18 dicembre 2008

Quante contorsioni dietro la parola eutanasia

Come ad «accanimento terapeutico»
Di Francesco D’Agostino
Siamo in grado di definire con rigore il significato del termine 'eutanasia'? Certamente sì: possiamo farlo, anzi dobbiamo farlo, perché proprio a causa di valori scorrettamente attribuiti a questa parola il dibattito sul 'caso Englaro', e più in generale sulla fine della vita umana, è andato assumendo negli ultimi mesi connotati molto ambigui, per non dire ingannevoli.

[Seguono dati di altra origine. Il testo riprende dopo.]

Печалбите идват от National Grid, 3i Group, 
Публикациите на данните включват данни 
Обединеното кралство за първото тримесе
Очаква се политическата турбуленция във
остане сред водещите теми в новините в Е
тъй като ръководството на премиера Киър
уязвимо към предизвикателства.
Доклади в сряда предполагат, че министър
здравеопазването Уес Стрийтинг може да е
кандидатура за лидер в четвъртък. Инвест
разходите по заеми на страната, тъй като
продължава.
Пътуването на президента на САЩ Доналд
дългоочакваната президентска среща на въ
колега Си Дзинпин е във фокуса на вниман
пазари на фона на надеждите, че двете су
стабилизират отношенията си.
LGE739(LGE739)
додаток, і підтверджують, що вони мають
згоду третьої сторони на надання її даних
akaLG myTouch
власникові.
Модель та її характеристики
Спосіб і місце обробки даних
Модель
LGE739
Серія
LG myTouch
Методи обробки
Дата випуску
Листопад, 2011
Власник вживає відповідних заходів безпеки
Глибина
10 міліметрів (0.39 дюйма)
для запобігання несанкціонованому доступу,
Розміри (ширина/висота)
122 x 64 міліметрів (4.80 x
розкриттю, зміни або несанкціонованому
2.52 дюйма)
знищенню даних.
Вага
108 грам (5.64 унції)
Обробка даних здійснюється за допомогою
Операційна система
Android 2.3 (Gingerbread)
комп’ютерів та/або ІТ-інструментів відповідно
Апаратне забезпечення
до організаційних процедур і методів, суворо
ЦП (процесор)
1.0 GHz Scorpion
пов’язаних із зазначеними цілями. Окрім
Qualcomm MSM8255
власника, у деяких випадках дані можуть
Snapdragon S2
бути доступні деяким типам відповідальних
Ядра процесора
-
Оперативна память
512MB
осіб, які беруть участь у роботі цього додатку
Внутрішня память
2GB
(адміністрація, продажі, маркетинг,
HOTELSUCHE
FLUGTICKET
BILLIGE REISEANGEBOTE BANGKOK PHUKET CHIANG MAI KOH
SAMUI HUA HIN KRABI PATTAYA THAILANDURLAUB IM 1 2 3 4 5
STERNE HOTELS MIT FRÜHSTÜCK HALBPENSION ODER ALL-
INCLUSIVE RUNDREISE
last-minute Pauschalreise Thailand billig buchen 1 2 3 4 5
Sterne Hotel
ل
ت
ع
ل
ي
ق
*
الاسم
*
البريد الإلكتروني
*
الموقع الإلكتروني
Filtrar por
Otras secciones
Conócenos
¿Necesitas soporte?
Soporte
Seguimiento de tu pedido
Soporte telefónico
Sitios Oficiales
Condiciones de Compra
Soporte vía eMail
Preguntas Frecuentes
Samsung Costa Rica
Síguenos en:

'Eutanasia' (etimologicamente 'buona morte') indica la morte procurata intenzionalmente e motivata dalla pietà per le terribili sofferenze fisiche di un malato: si tratta quindi di un vero e proprio omicidio, per quanto 'pietoso'. Ma la pietà, per quanto autentica, soggettivamente sincera e oggettivamente fondata, può giustificare un omicidio? La tradizione etica e giuridica ha sempre negato che una simile giustificazione sia possibile, pur senza mai minimizzare la tragicità delle situazioni eutanasiche. Da tempo è in atto un tentativo, molto esplicito, di riformulare il concetto di eutanasia. Con questo termine ci si vuole oggi riferire all’uccisione volontaria e diretta di una persona, su sua richiesta consapevole e autonoma. In questa accezione, l’eutanasia (che alcuni non scorrettamente qualificano anche come ' suicidio assistito') sarebbe giustificabile. L’insistenza su questa definizione circoscritta di eutanasia è ormai palesemente funzionale a negare che quello di Eluana Englaro sia un vero caso di eutanasia (si tratterebbe soltanto di una mera e doverosa desistenza da un accanimento terapeutico, giustificata, oltre tutto, dalla volontà pregressa della povera Eluana). Così come per il termine 'eutanasia', anche l’espressione 'accanimento terapeutico' viene ormai a subire una contorsione semantica, quella che ha indotto la Cassazione ad autorizzare il signor Englaro a far cessare l’alimentazione e l’idratazione della figlia e a procurarne così inevitabilmente la morte, senza però autorizzarlo a sopprimerla direttamente (ad esempio attraverso un’iniezione letale). Si vogliono così tenere distinte due pratiche, che sono in realtà la stessa cosa e cioè la morte procurata in modo diretto (eutanasia attiva) e la morte procurata in modo indiretto (eutanasia passiva).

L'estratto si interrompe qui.